▸ **WORK ITEM**
Any picture in the range stays out of the copy; retype exactly the lines from the one with "733 734 348" to the end of the listing.

▸ **INFORMATION SUPPLIED**
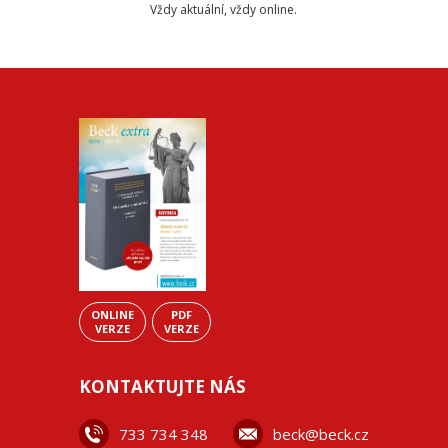
Vždy aktuální, vždy online.
ONLINE
PDF
VERZE
VERZE
KONTAKTUJTE NÁS
733 734 348
beck@beck.cz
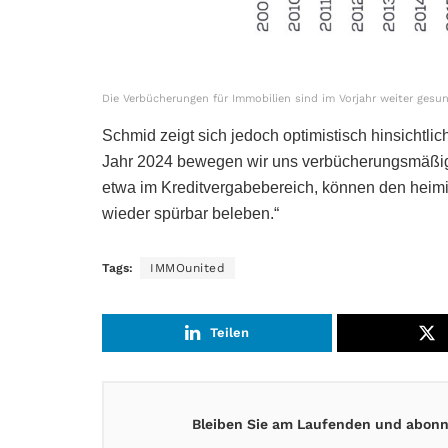
Die Verbücherungen für Immobilien sind im Vorjahr weiter gesu
Schmid zeigt sich jedoch optimistisch hinsichtl
Jahr 2024 bewegen wir uns verbücherungsmäßig
etwa im Kreditvergabebereich, können den heimi
wieder spürbar beleben.“
Tags:
IMMOunited
Teilen
Bleiben Sie am Laufenden und abonni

▸ **SOLUTION BELOW**
733 734 348
beck@beck.cz
Die Verbücherungen für Immobilien sind im Vorjahr weiter gesu
Schmid zeigt sich jedoch optimistisch hinsichtl
Jahr 2024 bewegen wir uns verbücherungsmäßig
etwa im Kreditvergabebereich, können den heimi
wieder spürbar beleben.“
Tags:
IMMOunited
Teilen
Bleiben Sie am Laufenden und abonni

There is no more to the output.